Content starts

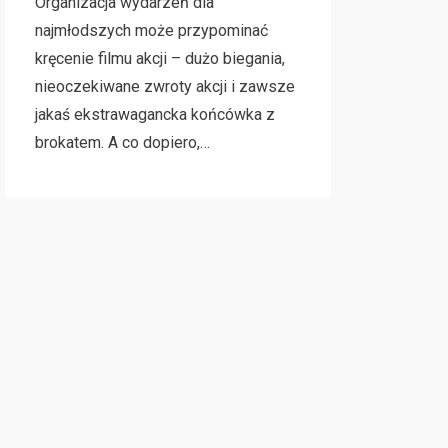
Organizacja wydarzeń dla
najmłodszych może przypominać
kręcenie filmu akcji – dużo biegania,
nieoczekiwane zwroty akcji i zawsze
jakaś ekstrawagancka końcówka z
brokatem. A co dopiero,…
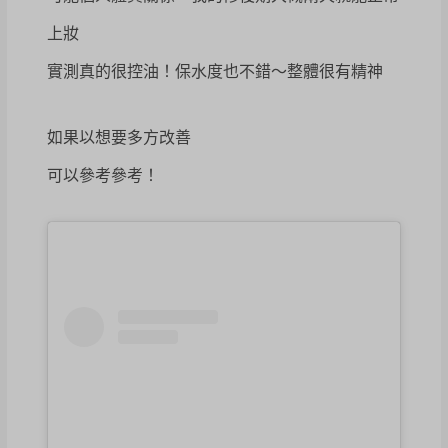
上妝
實測真的很控油！保水度也不錯～整體很有精神
如果以想要多方改善
可以參考參考！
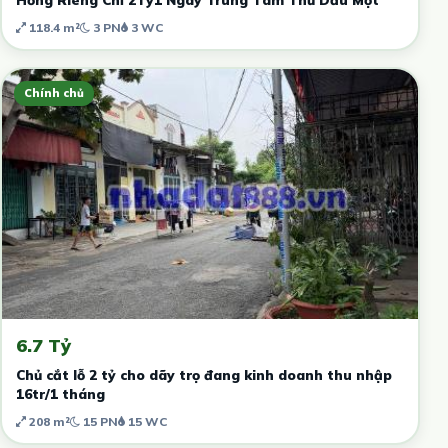
118.4 m²
3 PN
3 WC
Chính chủ
6.7 Tỷ
Chủ cắt lỗ 2 tỷ cho dãy trọ đang kinh doanh thu nhập
16tr/1 tháng
208 m²
15 PN
15 WC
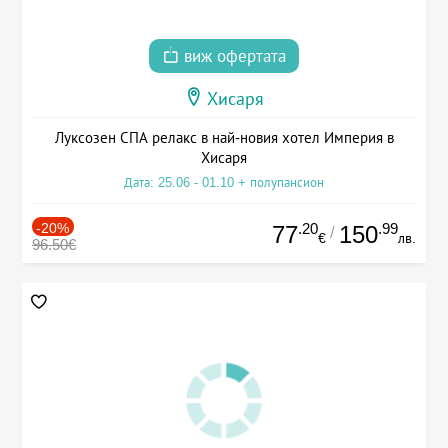
виж офертата
Хисаря
Луксозен СПА релакс в най-новия хотел Империя в
Хисаря
Дата: 25.06 - 01.10 + полупансион
-20%
.20
.99
77
150
/
€
лв.
96.50€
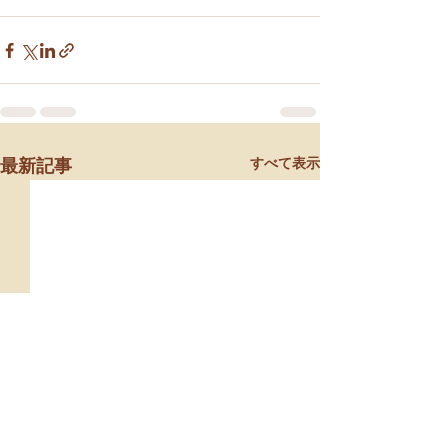
すべて表示
最新記事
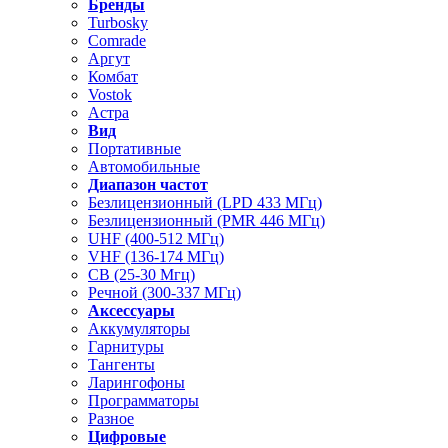
Бренды
Turbosky
Comrade
Аргут
Комбат
Vostok
Астра
Вид
Портативные
Автомобильные
Диапазон частот
Безлицензионный (LPD 433 МГц)
Безлицензионный (PMR 446 МГц)
UHF (400-512 МГц)
VHF (136-174 МГц)
CB (25-30 Мгц)
Речной (300-337 МГц)
Аксессуары
Аккумуляторы
Гарнитуры
Тангенты
Ларингофоны
Программаторы
Разное
Цифровые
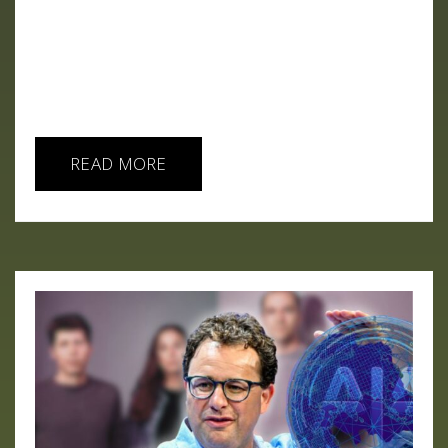
educación. ¿Qué es Claude 3.5 Sonnet? Claude 3.5
Sonnet es el modelo más avanzado de Anthropic,
competidor directo de Gipiti, ahora disponible en
Android con capacidades mejoradas de lenguaje,
traducción en...
READ MORE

Content ends

## [Requirement]
Look above for the line with "Аккумуляторы" and the line with "Android con capacidades". Copy them and every line between, exactly, but no pictures.

## [Task answer]
Аккумуляторы
Гарнитуры
Тангенты
Ларингофоны
Программаторы
Разное
Цифровые
educación. ¿Qué es Claude 3.5 Sonnet? Claude 3.5
Sonnet es el modelo más avanzado de Anthropic,
competidor directo de Gipiti, ahora disponible en
Android con capacidades mejoradas de lenguaje,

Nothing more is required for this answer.